Um das Lille Lungegårdsvann herum war der Entenschwarm
deutlich kleiner geworden. Nur die allesfressenden Möwen
liefen auf dem alten, brüchigen Eis umher und pickten an einer
der offenen Wasserstellen, in der Hoffnung, etwas Eßbares zu
finden. In der Glasfassade des Anbaus am Hotel Norge spiegelte
sich der Winterhimmel in blassen Pastellfarben.
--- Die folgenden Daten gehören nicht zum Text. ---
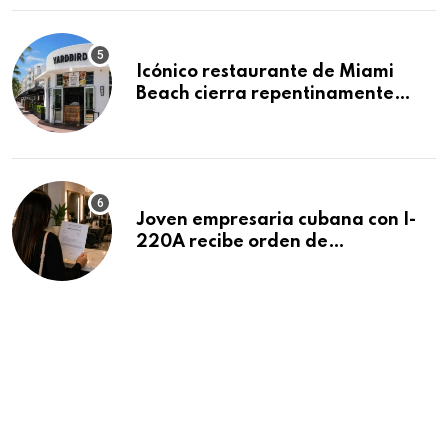
Icónico restaurante de Miami
Beach cierra repentinamente
después de 15 años en South
Beach
Joven empresaria cubana con I-
220A recibe orden de
deportación: “Todavía no me
puedo creer esta noticia”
Der Musikpavillon im Bypark war bar jeglicher Blumenpracht, und die Beete
waren mit Tannenzweigen abgedeckt, um die Hoffnung auf den
Frühling wachzuhalten. Wer wollte schon im Februar sterben
und begraben werden, wenn das Leben langsam wieder erwachte, die neuen Triebe langsam ihre Fühler durch die Winterdecke
streckten und die Sonne bald anfangen würde zu wärmen. Ich
nicht, und niemand sonst.
29
Ich traf Dankert Muus in seinem Büro an.
    Er sah auf, als ich an die Tür klopfte, und wirkte so begeistert,
als wäre ich an einem freien Samstag mitten durch sein Tulpenbeet getrampelt.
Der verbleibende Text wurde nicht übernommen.